Your instructions
Copy out all the lines in the records that include the word "antérieures".
====================
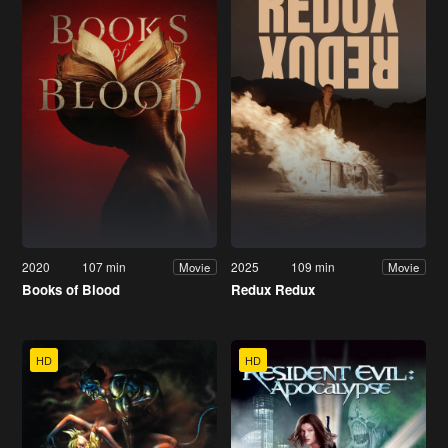
2020
107 min
2025
109 min
Movie
Movie
Books of Blood
Redux Redux
HD
HD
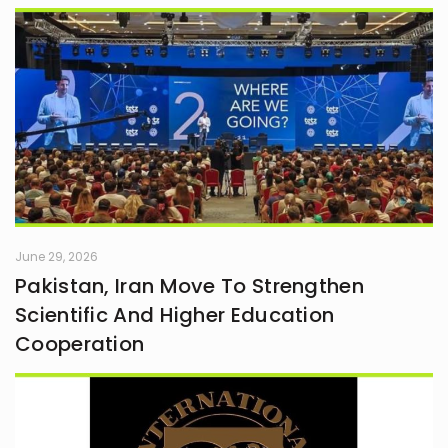
June 29, 2026
Pakistan, Iran Move To Strengthen
Scientific And Higher Education
Cooperation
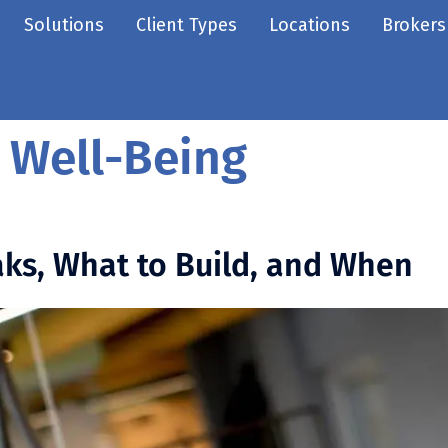
Solutions
Client Types
Locations
Brokers
 Well-Being
ks, What to Build, and When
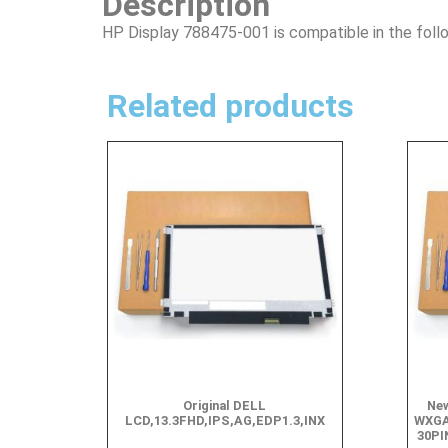
Description
HP Display 788475-001 is compatible in the foll
Related products
Original DELL
New
LCD,13.3FHD,IPS,AG,EDP1.3,INX
WXGA
30PI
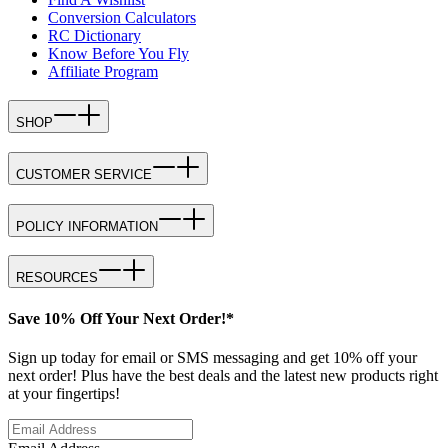
Conversion Calculators
RC Dictionary
Know Before You Fly
Affiliate Program
SHOP
CUSTOMER SERVICE
POLICY INFORMATION
RESOURCES
Save 10% Off Your Next Order!*
Sign up today for email or SMS messaging and get 10% off your
next order! Plus have the best deals and the latest new products right
at your fingertips!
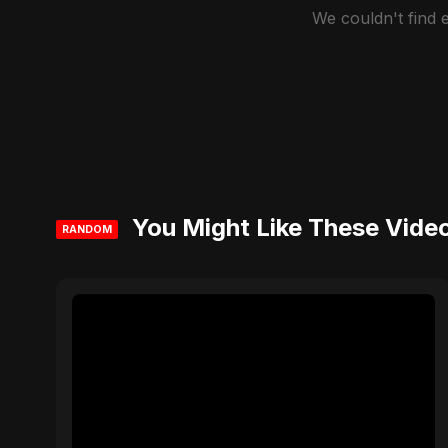
We couldn't find
You Might Like These Vide
RANDOM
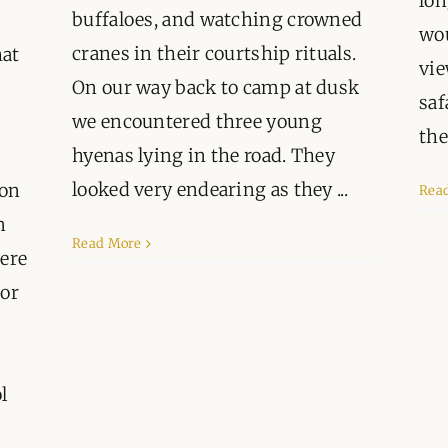
lon
ORGANISATIONS WE SU
buffaloes, and watching crowned
wou
cranes in their courtship rituals.
hat
BLOG
vie
On our way back to camp at dusk
saf
CONTACT
we encountered three young
the 
hyenas lying in the road. They
looked very endearing as they ...
 on
Rea
n
Read More
here
tor
l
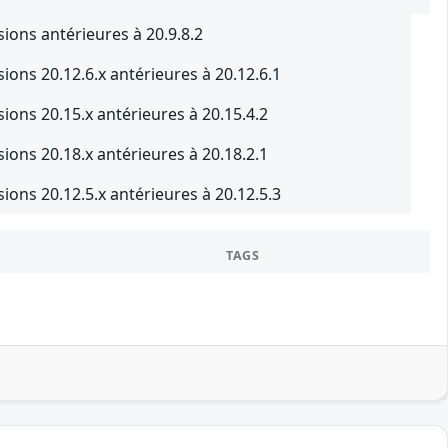
ons antérieures à 20.9.8.2
ons 20.12.6.x antérieures à 20.12.6.1
ons 20.15.x antérieures à 20.15.4.2
ons 20.18.x antérieures à 20.18.2.1
ons 20.12.5.x antérieures à 20.12.5.3
TAGS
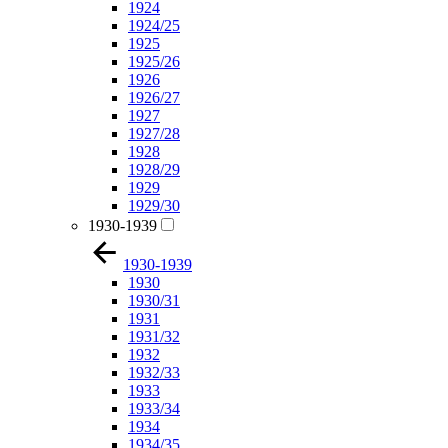
1924
1924/25
1925
1925/26
1926
1926/27
1927
1927/28
1928
1928/29
1929
1929/30
1930-1939
1930-1939
1930
1930/31
1931
1931/32
1932
1932/33
1933
1933/34
1934
1934/35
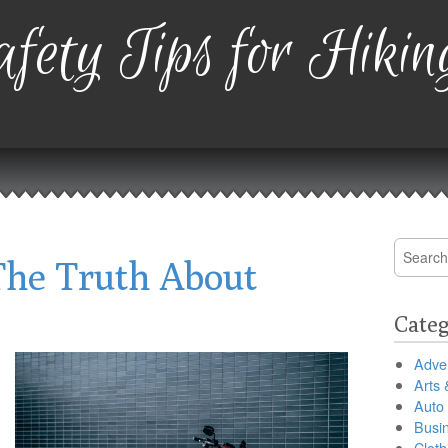
fety Tips for Hikin
Search
The Truth About
for:
Categ
Adver
Arts 
Auto
Busi
Cloth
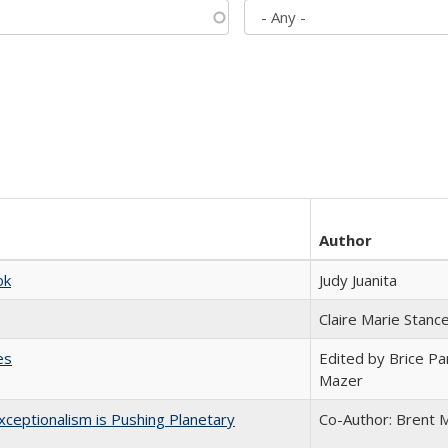
Author
ok
Judy Juanita
Claire Marie Stanc
es
Edited by Brice Par
Mazer
ceptionalism is Pushing Planetary
Co-Author: Brent M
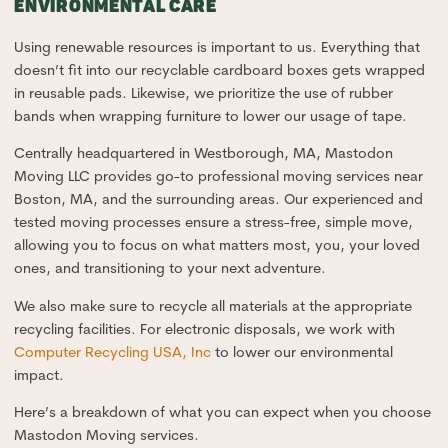
ENVIRONMENTAL CARE
Using renewable resources is important to us. Everything that
doesn’t fit into our recyclable cardboard boxes gets wrapped
in reusable pads. Likewise, we prioritize the use of rubber
bands when wrapping furniture to lower our usage of tape.
Centrally headquartered in Westborough, MA, Mastodon
Moving LLC provides go-to professional moving services near
Boston, MA, and the surrounding areas. Our experienced and
tested moving processes ensure a stress-free, simple move,
allowing you to focus on what matters most, you, your loved
ones, and transitioning to your next adventure.
We also make sure to recycle all materials at the appropriate
recycling facilities. For electronic disposals, we work with
Computer Recycling USA, Inc
to lower our environmental
impact.
Here’s a breakdown of what you can expect when you choose
Mastodon Moving services.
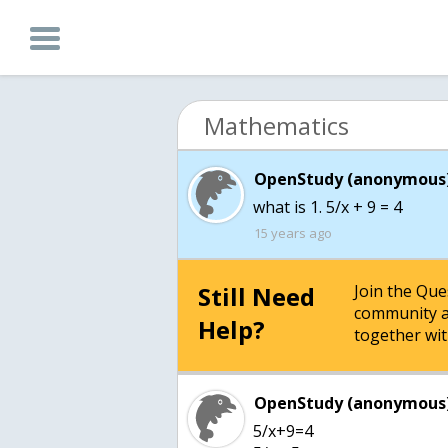
Mathematics
OpenStudy (anonymous)
what is 1. 5/x + 9 = 4
15 years ago
Still Need
Join the Qu
community a
Help?
together wit
OpenStudy (anonymous)
5/x+9=4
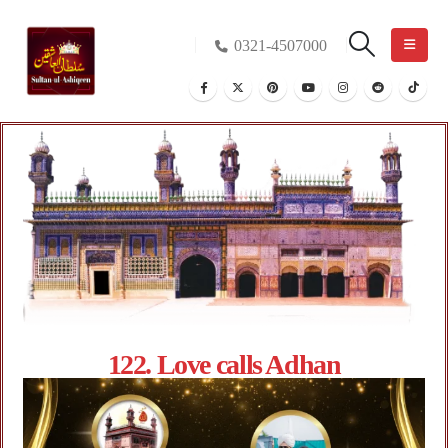
0321-4507000
122. Love calls Adhan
====================
Answer box
ons antérieures à 20.9.8.2
ons 20.12.6.x antérieures à 20.12.6.1
ons 20.15.x antérieures à 20.15.4.2
ons 20.18.x antérieures à 20.18.2.1
ons 20.12.5.x antérieures à 20.12.5.3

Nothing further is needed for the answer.